The imperiled deer in Mt. Sinai Park have a food source to help them through the night.

More than a dozen plastic containers filled with a brown powder usually found in food bags serve as a nighttime food source for the deer.

On a recent day, the rodents were scurrying around on the grass, slowly eating the small packages to help them digest overnight food, a practice known as skittish eating. Skittish eating is believed to benefit deer, and the Massachusettes Natural Resources Council is putting meat and milk from the deer in bags to enhance their appetite.

The deer under the care of the Nara Deer Rescue Organization get help from volunteers and a food distribution program run by a local food pantry.

The program began in 2016 after a dangerous deer-on-pavement collision that was potentially fatal.

Nara staff member Mike Altbacker first began distributing treats to deer last year, at first doling out treats from his own backpack. On New Year’s Day, Altbacker and other volunteers began distributing the treats in plastic food containers through a portable food distribution system.

The deer attending to the treats are also given small plastic food buckets and gloves to use to drink from the treats, and volunteers oversee distribution.
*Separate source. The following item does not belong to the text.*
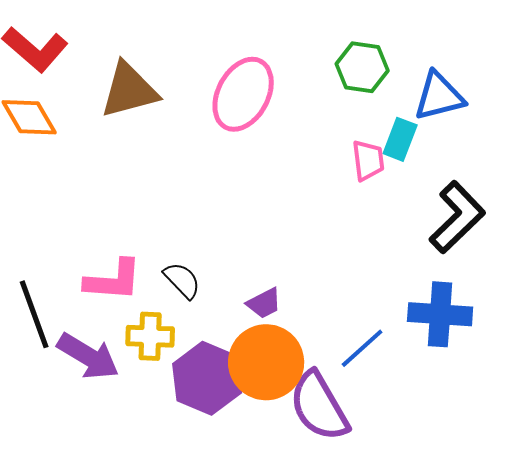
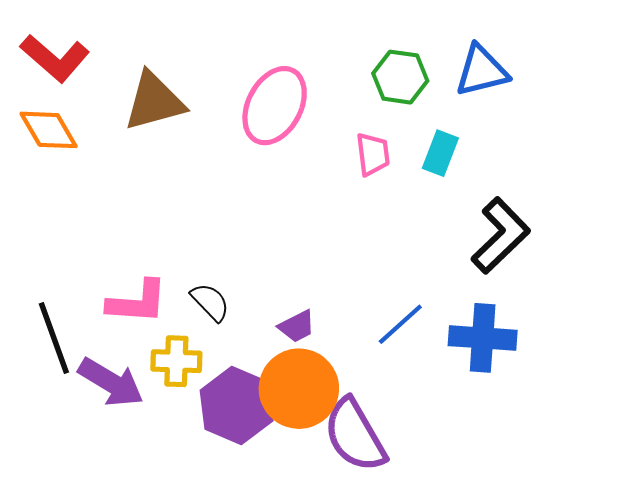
blue triangle: (439, 96) -> (482, 71), moved
pink trapezoid: (368, 160) -> (373, 154), moved
blue line: (362, 348) -> (400, 324), moved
Altbacker is finding that some of the deer are skittish and skitter around trying to get at the treats. Altbacker says he doesn’t really mind the skittishness, though. Altbacker says the deer seem to be finding it pleasant to go for treats outside of Nara’s three-acre habitat and that the treats are not toxic to the deer.

If there were another collision that resulted in injury or death to the deer, the bags and boxes could go to a processing plant to be made into a gelatin-based treatment that can be used for making digestive aids for the deer, says Altbacker.

Maryland is home to a number of local efforts in the ongoing battle to protect and conserve the state’s deer population.

The efforts often focus on providing measures for the deer to avoid collisions with vehicles and putting structures and other wildlife conservation measures in place. At Nara, the deer’s care is not accidental. Altbacker says the deer are very intelligent and can be tough to manage. Nara is much smaller than the deer encountered elsewhere in the state.

In addition to deer, Altbacker and others work to keep wild turkeys off Nara by trying to scare the birds off from breeding, which contributes to decreasing the deer population. And Altbacker works with squirrels to get rid of the rats they are known to prey on the deer and nectar bees that pollinate flower species.

But, Altbacker says, “we are doing some things here that do help the deer in the end.”